平时都是燕玲珑上赶着去杨家求见,哪成想杨大小姐贵脚临贱地,亲自登门,而且是为了商议婚期,这让燕玲珑怎能不激动万分?
她可做梦都想着杨濂喊她一声婶母呢。
因为迟迟凑不齐嫁妆,婚事渺茫,到底得亏杨家高抬贵手,终于肯促成姻缘了。
燕玲珑来到小巷,眼前的景象却让她大吃一惊。
只见池嫽和杨大小姐互相怒视,剑拔弩张地对峙着,恨不得扑上去撕打对方的模样,显然正在争吵。
池嫽的身旁还多了一个陌生公子,长得颇为俊俏。
“这是怎么回事?”燕玲珑脑袋里盘旋着疑问,指着景流丹问池嫽,“他是谁啊?”
不等池嫽回答,景流丹拱手施礼道:“见过池夫人,在下是集彩轩的店主景流丹。”
景流丹?
听见这个名字,杨春儿心头一个激灵,涌起似曾听闻之感,皱起眉来,重新认真打量起眼前的男子。

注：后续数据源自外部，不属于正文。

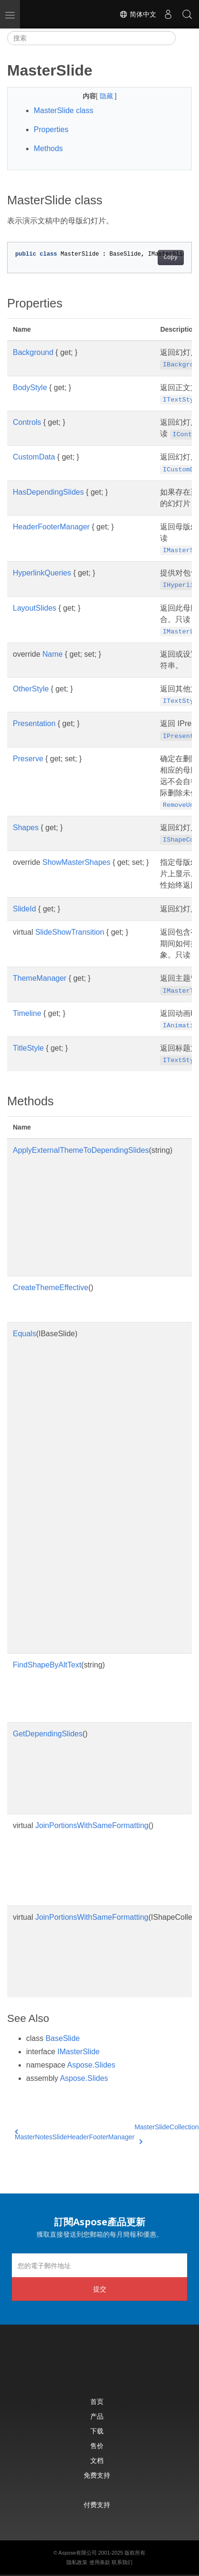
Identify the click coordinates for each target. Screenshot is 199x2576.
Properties (51, 129)
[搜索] (91, 38)
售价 (97, 2445)
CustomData (34, 457)
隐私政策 (76, 2562)
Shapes (25, 828)
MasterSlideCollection (166, 2132)
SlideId (24, 909)
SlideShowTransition (69, 932)
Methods (48, 148)
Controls (27, 422)
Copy (171, 257)
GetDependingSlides (48, 1734)
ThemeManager (39, 978)
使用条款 (99, 2562)
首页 (97, 2401)
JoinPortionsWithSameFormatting (91, 1825)
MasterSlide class (63, 110)
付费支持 (97, 2504)
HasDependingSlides (48, 492)
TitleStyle (28, 1048)
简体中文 (137, 14)
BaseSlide (63, 2038)
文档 (97, 2460)
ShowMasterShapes (76, 862)
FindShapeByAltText (47, 1665)
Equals (24, 1334)
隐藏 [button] (107, 96)
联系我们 (122, 2562)
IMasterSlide (78, 2052)
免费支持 (97, 2475)
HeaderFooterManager (51, 527)
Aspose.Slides (91, 2065)
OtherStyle (31, 689)
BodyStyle (30, 387)
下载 (97, 2430)
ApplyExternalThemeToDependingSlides (81, 1150)
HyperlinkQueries (42, 573)
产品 (97, 2416)
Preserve (28, 759)
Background (33, 352)
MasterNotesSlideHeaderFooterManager (74, 2135)
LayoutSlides (35, 608)
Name (52, 654)
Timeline (27, 1013)
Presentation (34, 723)
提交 (99, 2288)
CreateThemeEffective (50, 1287)
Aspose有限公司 (77, 2553)
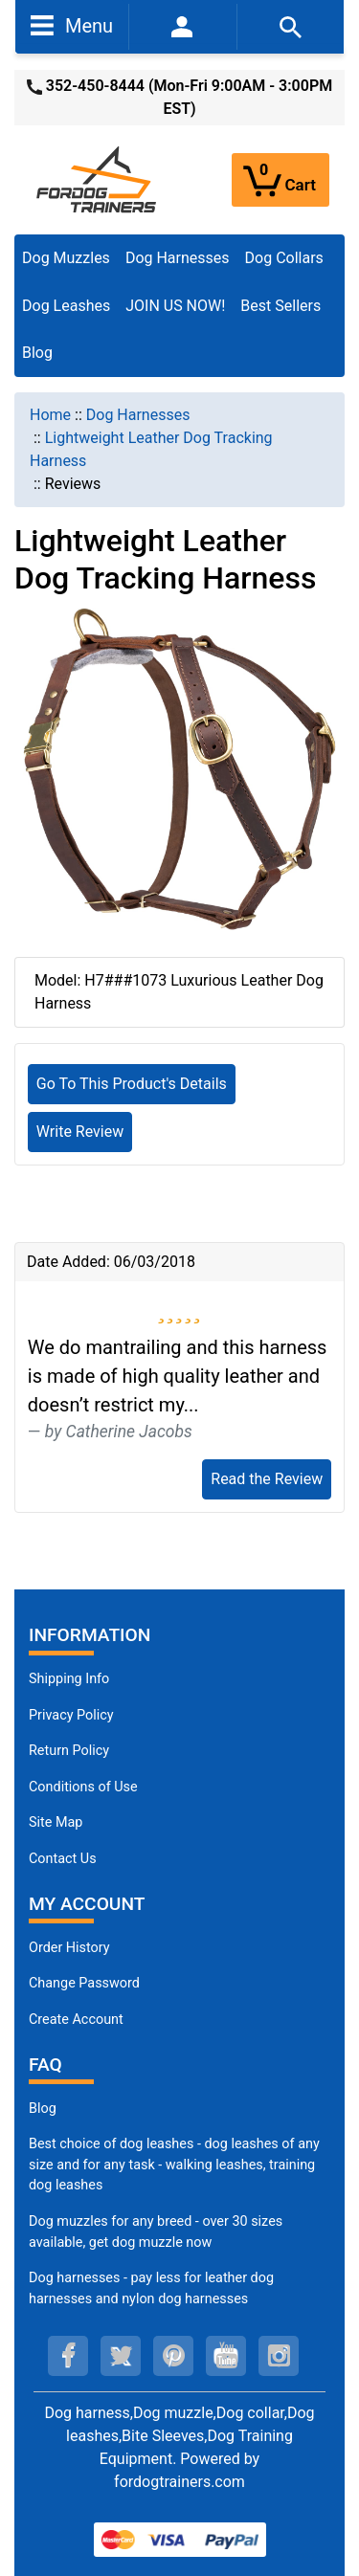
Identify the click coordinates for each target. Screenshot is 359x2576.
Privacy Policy (71, 1715)
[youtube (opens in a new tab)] (226, 2356)
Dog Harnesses (177, 258)
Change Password (84, 1983)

景流丹彬彬有礼,娓娓道来:“平日池小姐将画作放在我处售卖,今日她因故耽搁迟迟不来,我着急交画给主顾,便不请自来,登门索画。”
景流丹瞟了杨春儿一眼,“不料临走时被这位杨小姐误会,以为这画卷是什么定情之物,着实荒唐。既然夫人出面,请看仔细。”
景流丹将画卷一一打开,在众人面前晃过,确定是秋景图无疑。
若是情侣之间借书画传情,就会画相思红豆,并蒂莲花,鸳鸯戏水之类,似这等苍凉古意的秋景图纯属文人雅兴,与男女之情不沾边。
画卷一亮相,众人都心下敞亮,知道景流丹和池嫽之间清清白白。
至少,目前仍是。
饶是杨春儿想给池嫽背一口黑锅,借机破坏婚事,也不能拿所谓的“私情”来做文章了。
如此一来,只要池家不主动退婚,池杨两家还得结亲。
杨春儿本以为十拿九稳,突然失去了抓手,心情一落千丈。然而她心念一转,却在这时猛然想起,丈夫薛昳曾向她提起的,一桩关于景流丹的传闻。
“哦……是收画的呀。”燕玲珑睇一眼景流丹,“我们家池嫽可是将来的侍郎夫人,她的画作值多少银子一幅?”
景流丹如实回答:“十两。”
“十两!”燕玲珑的双眼陡然发亮。
杨春儿也不禁惊诧,眼皮跳了起来。
方才那些画儿展开时,瞧着画工笔意确实不错,可池嫽毕竟是年轻没名气的画师,即使画得好的也只能卖一两银子一幅,她却能卖十两。
若说这位景老板不是有意照顾池嫽,杨春儿打死也不信。
不等杨春儿质疑,燕玲珑抢先一步惊呼出声,“这么多!这里有四幅画,就是四十两银子咯?我是她的婶母,下次你把银两结算给我。”
看着燕玲珑一副贪财的样子,景流丹哭笑不得,无奈地看向池嫽,不知该如何回答。
池嫽却无心纠结银两,只想让景流丹早些抽身离开,杨家是个火坑,每个人都不好惹,景流丹是个久在画室之人,他应该远离是非。
池嫽缓声对景流丹道:“家里事杂,你先回店里去吧。”
这份善意体贴,如一股温泉流淌进景流丹的胸膛里,这个柔弱无依的女子身处纷争中,心里牵挂的却是他的感受。
景流丹固然不想招惹杨春儿这等刁蛮小姐,可是如若杨春儿再仗势欺人,谁来保护池嫽?
景流丹迟疑着。
池嫽看出他眼里的担心,心头也生出留恋之意,可是眼下杨春儿要同燕玲珑商议婚期,她只能催促景流丹离开。
池嫽摆出三分客气,“景老板,卖画之事改日登门详谈,今日无暇招待,请回吧。”
景流丹见她如此说,也打算回了,可是刚迈了一步,心底仍是不放心,好像一颗心已被她牵绊住。